Mal nods. “For all the fucking good it did him.”
“What happened?”
“You want to know something about Jack, ask him yourself.”
A ghost of a grin warms Mal’s face.
I like it more than the distant haze it replaces, but I don’t smile back. “I was working in Birmingham when they brought Jack back. I didn’t know he was there until three weeks later when Sol found out.”
“You worked at Queen Elizabeth?”
“No, Heartlands. But I was with Jack a lot once I got them to let me in. Maybe you walked past me on the way out.”
“I was long gone by then.” Mal moves closer to put the detergent back on the shelf. “But there’s no way that happened anyway.”
“Why’s that?”
“Because wherever my head was at, there’s no way I walked past you any-fucking-where and forgot about it.”
That grin is nowhere to be seen as he spits those words. But it’s not the lack of humour that makes them so believable. It’s that I know I’ve never been anywhere near him before we crossed paths in that seedy bar up the coast.
I’d remember.
More than that, I’d be different. Like I have been since I first felt the flicker of his stare on my skin. “Jack never told me you’d been to see him.

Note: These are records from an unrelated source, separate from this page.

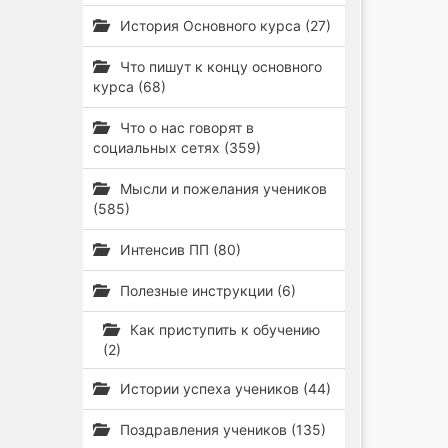
История Основного курса (27)
Что пишут к концу основного
курса (68)
Что о нас говорят в
социальных сетях (359)
Мысли и пожелания учеников
(585)
Интенсив ПП (80)
Полезные инструкции (6)
Как приступить к обучению
(2)
Истории успеха учеников (44)
Поздравления учеников (135)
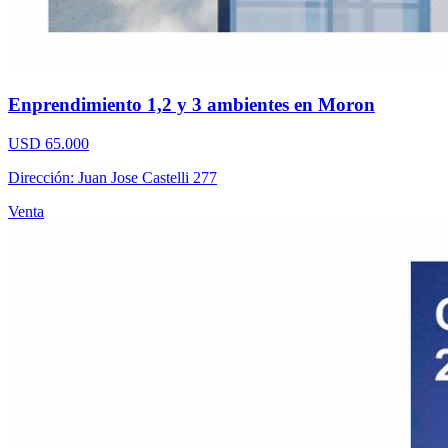
Enprendimiento 1,2 y 3 ambientes en Moron
USD 65.000
Dirección: Juan Jose Castelli 277
Venta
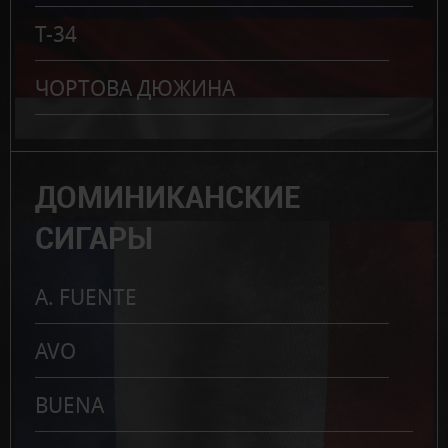
Т-34
ЧОРТОВА ДЮЖИНА
ДОМИНИКАНСКИЕ
СИГАРЫ
A. FUENTE
AVO
BUENA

Sol said you were deployed and no one could find you.”
“I was embedded.” Mal shifts again, rotating so I can’t see his face. “But a mate of mine got word to me and moved mountains to get me out.”
“Then what happened?”
I ask again, because I know what Jack was like the first few months after he got hurt. That he wasn’t Jack for a hell of a long time.
Mal takes a breath before he turns back to me. “I fucked up. He was awake. Talking whole sentences. I didn’t realise how bad the injury was until he was trying to hit me with a monitor screen.”
“He was awake?”
“I thought so at the time.” Mal catches the surprise in my voice. “Next word I got was that he’d been put in an induced coma. It was a month before I heard anything else.”
“From Sol?”
Mal nods. “He was so angry I wasn’t there. Then he wasn’t, because he said he understood, and somehow that was fucking worse.”
The washing machine beeps, an error code flashing on the screen.
Mal frowns. “What’s this prick shouting about?”
“Whatever it wants.” I push off the wall to help him out, and once again find myself so close to him I could lick his skin.
Mal seems to realise it too. He backs up, and parks himself on the chest freezer to watch me prod the washing machine until it stops beeping. “Thanks.”
“You’re welcome.” I should leave now. Sound advice I choose to ignore. “Jack’s never mentioned whatever happened between you in Birmingham. If it’s any consolation, he probably doesn’t remember.”